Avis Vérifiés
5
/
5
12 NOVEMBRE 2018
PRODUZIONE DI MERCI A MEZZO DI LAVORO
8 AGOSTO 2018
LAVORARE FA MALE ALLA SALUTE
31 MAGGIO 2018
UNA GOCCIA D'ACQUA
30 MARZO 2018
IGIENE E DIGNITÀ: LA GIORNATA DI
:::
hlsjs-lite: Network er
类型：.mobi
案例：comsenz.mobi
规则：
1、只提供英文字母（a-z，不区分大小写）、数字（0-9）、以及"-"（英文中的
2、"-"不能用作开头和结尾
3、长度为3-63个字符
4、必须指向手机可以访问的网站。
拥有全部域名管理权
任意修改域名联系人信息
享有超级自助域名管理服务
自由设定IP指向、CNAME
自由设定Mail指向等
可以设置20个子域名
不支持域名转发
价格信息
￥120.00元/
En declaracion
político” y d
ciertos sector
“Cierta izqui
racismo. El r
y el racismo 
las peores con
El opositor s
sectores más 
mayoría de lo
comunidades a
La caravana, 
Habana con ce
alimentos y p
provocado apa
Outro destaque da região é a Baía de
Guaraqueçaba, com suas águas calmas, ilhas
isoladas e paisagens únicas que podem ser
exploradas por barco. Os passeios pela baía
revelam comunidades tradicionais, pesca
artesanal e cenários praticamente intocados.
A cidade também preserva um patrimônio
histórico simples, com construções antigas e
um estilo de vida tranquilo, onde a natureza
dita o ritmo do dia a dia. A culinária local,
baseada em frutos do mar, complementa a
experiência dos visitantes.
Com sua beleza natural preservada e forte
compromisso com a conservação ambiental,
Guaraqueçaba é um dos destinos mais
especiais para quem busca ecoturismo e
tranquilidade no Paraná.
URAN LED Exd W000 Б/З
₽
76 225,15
◇ ◇ ◇ ◇ ◇ ◇ ◇
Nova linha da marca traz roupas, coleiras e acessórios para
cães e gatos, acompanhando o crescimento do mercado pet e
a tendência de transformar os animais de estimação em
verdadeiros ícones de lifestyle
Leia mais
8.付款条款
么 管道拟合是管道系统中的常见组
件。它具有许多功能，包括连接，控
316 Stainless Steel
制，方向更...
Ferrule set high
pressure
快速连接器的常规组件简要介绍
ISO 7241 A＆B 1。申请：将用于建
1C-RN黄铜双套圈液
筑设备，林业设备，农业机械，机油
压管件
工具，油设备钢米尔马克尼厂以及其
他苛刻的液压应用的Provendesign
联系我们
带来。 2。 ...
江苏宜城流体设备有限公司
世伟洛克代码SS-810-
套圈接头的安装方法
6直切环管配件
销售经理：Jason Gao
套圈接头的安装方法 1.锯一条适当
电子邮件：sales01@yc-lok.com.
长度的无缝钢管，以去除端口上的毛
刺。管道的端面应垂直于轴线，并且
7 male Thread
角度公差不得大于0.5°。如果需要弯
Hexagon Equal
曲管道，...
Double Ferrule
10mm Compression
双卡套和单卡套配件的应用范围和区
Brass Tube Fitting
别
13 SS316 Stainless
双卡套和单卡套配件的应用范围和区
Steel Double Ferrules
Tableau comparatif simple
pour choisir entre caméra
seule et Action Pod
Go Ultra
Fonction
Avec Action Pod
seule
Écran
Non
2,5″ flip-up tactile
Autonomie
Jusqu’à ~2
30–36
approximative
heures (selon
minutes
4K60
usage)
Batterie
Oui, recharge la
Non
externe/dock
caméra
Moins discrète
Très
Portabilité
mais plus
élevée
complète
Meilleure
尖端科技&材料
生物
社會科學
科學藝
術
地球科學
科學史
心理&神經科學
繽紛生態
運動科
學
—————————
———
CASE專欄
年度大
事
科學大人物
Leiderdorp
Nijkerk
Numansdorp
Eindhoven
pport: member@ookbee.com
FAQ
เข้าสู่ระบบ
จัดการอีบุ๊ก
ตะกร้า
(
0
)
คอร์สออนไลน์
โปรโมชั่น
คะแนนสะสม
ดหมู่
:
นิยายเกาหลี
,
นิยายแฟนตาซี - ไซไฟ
◇ ◇ ◇ ◇ ◇ ◇ ◇
Among the lines of the data, find every one that holds "Double" and copy it.

Double Ferrule
Steel Double Ferrules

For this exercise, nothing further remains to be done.